Safety Matters When Working With Hazardous Drugs

Oncology Nursing NewsDecember 2023
Volume 17
Issue 6

Delivering hazardous drugs safely is complex but essential for the welfare of our health care workers and our patients.

Patricia Jakel, MN, RN, AOCN

Patricia Jakel, MN, RN, AOCN

ONCOLOGY NURSES WHO administer hazardous drugs (HDs) such as chemotherapy, immunotherapy, vaccines, and targeted therapies have an ethical obligation to keep themselves and others safe and free from exposure. For over 50 years, HDs that are known carcinogens have been prepared and administered by health care workers.1 The Centers for Disease Control and Prevention estimates that more than 12 billion doses of HDs are handled annually by health care workers, especially pharmacy and nursing staff.2 In the United States alone, over 8 million health care workers a year are exposed to HDs. These startling numbers, which will only increase as the population ages, should motivate all oncology nurses to stay informed regarding HD safety.2

In 2016, the United States Pharmacopeia (USP) published standards (USP 800) to promote health care personnel, patient, and environmental safety around HDs.2 Most hospitals, infusion centers, and clinics have strived to meet the standards required by USP 800.

The Table includes recommendations on HD safety from the Oncology Nursing Society, the National Institute for Occupational Safety and Health (NIOSH), and USP. I recommend a careful review of the changes for your practice.1-4

How do health care personnel make informed decisions about whether a drug is hazardous? Many nurses and pharmacists have utilized the list from the NIOSH since its publication in 2004.6

NIOSH recommends that institutions adopt a system that allows for a facility-specific list of HDs. In addition, NIOSH suggests the employer assess the hazards of new drugs as they are added to the workplace’s formulary or as new information on potential drug hazards becomes available. This information is available in the NIOSH publication “Managing Hazardous Drug Exposures: Information for Healthcare Settings.”

As the evidence of HD exposure in health care workers has existed for almost 50 years, nurses need to take evidence-based precautions. Delivering HDs safely is complex but essential for the welfare of our health care workers and our patients.
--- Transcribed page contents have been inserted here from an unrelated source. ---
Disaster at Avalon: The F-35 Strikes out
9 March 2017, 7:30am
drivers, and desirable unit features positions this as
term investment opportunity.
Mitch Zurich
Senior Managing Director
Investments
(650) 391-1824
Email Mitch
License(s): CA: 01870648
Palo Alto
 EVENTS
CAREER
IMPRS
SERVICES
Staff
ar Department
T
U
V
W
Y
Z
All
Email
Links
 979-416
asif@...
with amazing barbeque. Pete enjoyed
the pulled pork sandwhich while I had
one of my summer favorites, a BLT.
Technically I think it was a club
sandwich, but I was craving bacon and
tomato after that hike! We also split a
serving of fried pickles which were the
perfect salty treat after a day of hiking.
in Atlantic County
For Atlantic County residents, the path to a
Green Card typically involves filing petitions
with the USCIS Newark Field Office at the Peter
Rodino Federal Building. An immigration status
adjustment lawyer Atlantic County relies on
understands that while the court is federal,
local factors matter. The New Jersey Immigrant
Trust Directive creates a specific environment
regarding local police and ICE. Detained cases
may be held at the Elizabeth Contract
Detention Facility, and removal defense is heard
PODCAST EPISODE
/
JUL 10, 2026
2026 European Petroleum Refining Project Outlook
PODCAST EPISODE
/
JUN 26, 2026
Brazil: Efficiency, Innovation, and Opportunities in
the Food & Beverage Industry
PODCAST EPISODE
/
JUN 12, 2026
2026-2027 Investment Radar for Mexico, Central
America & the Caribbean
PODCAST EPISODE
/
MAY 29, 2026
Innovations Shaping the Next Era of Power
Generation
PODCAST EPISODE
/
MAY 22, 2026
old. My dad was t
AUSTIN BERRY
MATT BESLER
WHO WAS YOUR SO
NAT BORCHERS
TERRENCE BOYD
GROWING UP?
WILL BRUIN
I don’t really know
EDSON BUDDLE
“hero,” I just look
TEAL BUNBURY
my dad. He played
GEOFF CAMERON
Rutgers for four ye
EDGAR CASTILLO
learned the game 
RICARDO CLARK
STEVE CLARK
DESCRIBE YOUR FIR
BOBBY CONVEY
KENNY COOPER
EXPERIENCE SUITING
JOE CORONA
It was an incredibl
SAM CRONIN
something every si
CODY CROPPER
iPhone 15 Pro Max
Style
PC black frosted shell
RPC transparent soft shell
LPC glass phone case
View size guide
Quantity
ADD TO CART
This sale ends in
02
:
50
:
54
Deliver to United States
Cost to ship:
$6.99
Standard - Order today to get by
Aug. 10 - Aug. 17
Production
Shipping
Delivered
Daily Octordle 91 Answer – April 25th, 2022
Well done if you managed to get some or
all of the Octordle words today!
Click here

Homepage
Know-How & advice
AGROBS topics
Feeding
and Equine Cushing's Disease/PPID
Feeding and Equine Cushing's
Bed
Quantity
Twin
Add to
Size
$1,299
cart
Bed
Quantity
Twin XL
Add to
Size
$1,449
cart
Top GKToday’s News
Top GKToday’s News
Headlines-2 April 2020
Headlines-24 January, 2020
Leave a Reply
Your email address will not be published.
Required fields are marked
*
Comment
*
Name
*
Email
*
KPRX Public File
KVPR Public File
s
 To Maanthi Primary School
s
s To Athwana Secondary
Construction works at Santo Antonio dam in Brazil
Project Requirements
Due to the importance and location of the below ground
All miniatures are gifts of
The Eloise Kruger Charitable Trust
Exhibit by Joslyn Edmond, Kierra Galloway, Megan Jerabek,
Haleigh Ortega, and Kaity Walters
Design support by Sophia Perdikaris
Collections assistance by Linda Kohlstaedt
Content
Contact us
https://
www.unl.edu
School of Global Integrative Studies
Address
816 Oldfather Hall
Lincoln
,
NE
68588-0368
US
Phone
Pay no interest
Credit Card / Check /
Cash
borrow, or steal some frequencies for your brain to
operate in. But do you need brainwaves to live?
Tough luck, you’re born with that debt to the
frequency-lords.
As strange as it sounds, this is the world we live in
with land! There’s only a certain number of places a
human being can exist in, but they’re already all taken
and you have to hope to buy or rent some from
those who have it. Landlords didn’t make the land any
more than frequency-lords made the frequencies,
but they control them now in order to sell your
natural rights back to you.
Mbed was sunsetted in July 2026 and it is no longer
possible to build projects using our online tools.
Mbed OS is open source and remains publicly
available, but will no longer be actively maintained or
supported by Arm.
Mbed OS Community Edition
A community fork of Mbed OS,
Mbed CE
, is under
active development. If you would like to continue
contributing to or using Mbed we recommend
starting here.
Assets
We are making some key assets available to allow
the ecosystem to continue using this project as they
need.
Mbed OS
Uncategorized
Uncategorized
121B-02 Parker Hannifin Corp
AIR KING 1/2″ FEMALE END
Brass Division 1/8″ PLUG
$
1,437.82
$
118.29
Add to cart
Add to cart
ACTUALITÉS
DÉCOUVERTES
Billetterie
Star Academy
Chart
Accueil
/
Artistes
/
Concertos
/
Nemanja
Be safe, my fellow oncology nurses.


  1. Olsen M, LeFebvre K, Walker S, Prechtel Dumphy E. Chemotherapy and Immunotherapy Guidelines and Recommendations for Practice. 2nd ed.Oncology Nursing Society; 2023.
  2. Hazardous drugs–handling in healthcare settings. US Pharmacopeia. Accessed November 8, 2023.
  3. Hodson L, Ovesen J, Couch J, et al. Managing hazardous drug exposures: information for healthcare settings. National Institute for Occupational Safety and Health. April 2023. Accessed November 10, 2023.
  4. Controlling occupational exposure to hazardous drugs. Occupational Safety and Health Administration. Accessed November 10, 2023.
  5. Lawson CC, Johnson CY, Nassan FL, et al. CE: Original research: antineoplastic drug administration by pregnant and nonpregnant nurses: an exploration of the use of protective gloves and gowns. Am J Nurs. 2019;119(1):28-35. doi:10.1097/01.NAJ.0000552583.69729.51
  6. NIOSH list of antineoplastic and other hazardous drugs in healthcare settings, 2016. US Department of Health and Human Services, Centers for Disease Control and Prevention, National Institute for Occupational Safety and Health. Accessed November 10, 2023.